Update exercise for 2024 with feedback form 2023 #15

afoix · 2024-07-25T09:18:41Z

This pull request includes:

Update in the README.md including the format suggested in this issue . This solve issue Updated the readme.md following the suggestions #12 .
Add feedback suggested in 2023: work together with the KE task. This solves issue Improvement suggestions from 2023 #8 .
Add feedback suggested in 2023: Add an exercises combining the two dataset sets at the end. This solves issue Improvement suggestions from 2023 #8
We tested to include Colored MNIST but I did not manage to find a narrative that flows so we kept the standard MNIST.

…(shuffle off, then on)

cmalinmayor · 2024-08-18T14:51:37Z

@afoix How long did it take to train the denoising model for you? On my M3 mac (no GPU, but usually quite speedy with pytorch) its over half an hour. We should test on the actual hardware, because if it is that slow we need to make it faster.

cmalinmayor

I still want to test the denoising part on the hardware to see how long it takes. I don't remember it being slow last year? Perhaps @adjavon has more memory on this than I do. @adjavon also curious to get your opinion on the new denoising tasks - at the very least we should explain them a bit more.

cmalinmayor · 2024-08-18T20:44:13Z

solution.py

+
+# ### Train the denoiser on both MNIST and FashionMNIST
+#
+# In this section, we will perform the denoiser training once again, but this time on both MNIST and FashionMNIST datasets, and then try to apply the newly trained denoiser to a set of noisy test images.


I think we need to think a bit more on what the point of this part is. Do we actually want them to train sequentially and then shuffled? I think it would be fine to just train shuffled and show that it works and is the correct way to get good (ish?) performance on both. If we want to include a sequential example, I think it would make more sense as essentially a fine-tuning procedure, where you fully train on MNIST and then FashionMNIST, which would show how fine-tuned networks forget their initial task. The way it is implemented now, both datasets are included in both epochs so it is not really sequential or shuffled, and I find it confusing what exactly we are trying to teach them. Also, if the denoiser takes longer than 10 minutes to train, we should definitely skip sequential.

Hey @cmalinmayor the denoiser definitely takes less to train at least in my machine with a GPU 😄 However, I am happy to skip the sequential part if you both prefer it to be removed. Let me know! :)
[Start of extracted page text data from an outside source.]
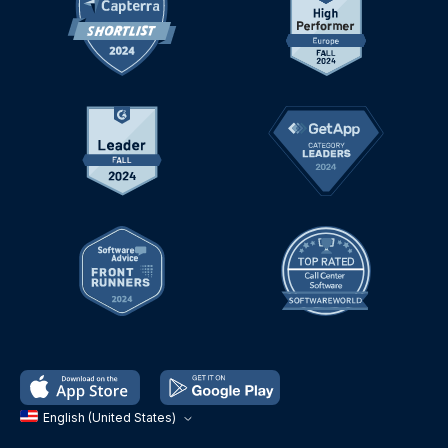
English (United States)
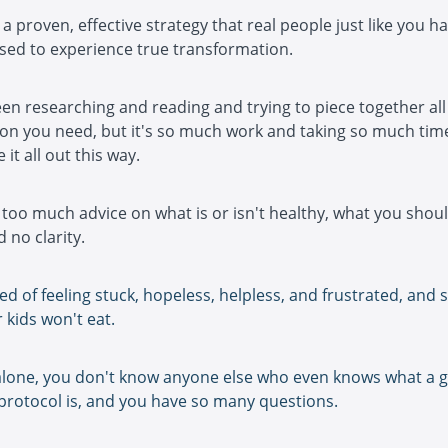
a proven, effective strategy that real people just like you h
sed to experience true transformation.
en researching and reading and trying to piece together all
on you need, but it's so much work and taking so much time
 it all out this way.
too much advice on what is or isn't healthy, what you shoul
 no clarity.
red of feeling stuck, hopeless, helpless, and frustrated, and 
 kids won't eat.
alone, you don't know anyone else who even knows what a 
protocol is, and you have so many questions.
I added a comment below, but long story short on the AWS hardware it is just fast enough to not be too annoying. I like having both because I like the lesson I learn from it (networks forget). I can have a go at making that a bit more on-the-nose in the text during my afternoon run typos-and-things PR :)

Suggested Changes

afoix · 2024-08-19T00:11:18Z

@afoix How long did it take to train the denoising model for you? On my M3 mac (no GPU, but usually quite speedy with pytorch) its over half an hour. We should test on the actual hardware, because if it is that slow we need to make it faster.

Hello @cmalinmayor in my machine, using a GPU each epoch is only 25 seconds, and it's 5 epochs so it's actually quite fast 😄

adjavon · 2024-08-19T15:53:33Z

I still want to test the denoising part on the hardware to see how long it takes. I don't remember it being slow last year? Perhaps @adjavon has more memory on this than I do. @adjavon also curious to get your opinion on the new denoising tasks - at the very least we should explain them a bit more.

I'm testing the whole exercise today on the TA machine so we can see how long it takes.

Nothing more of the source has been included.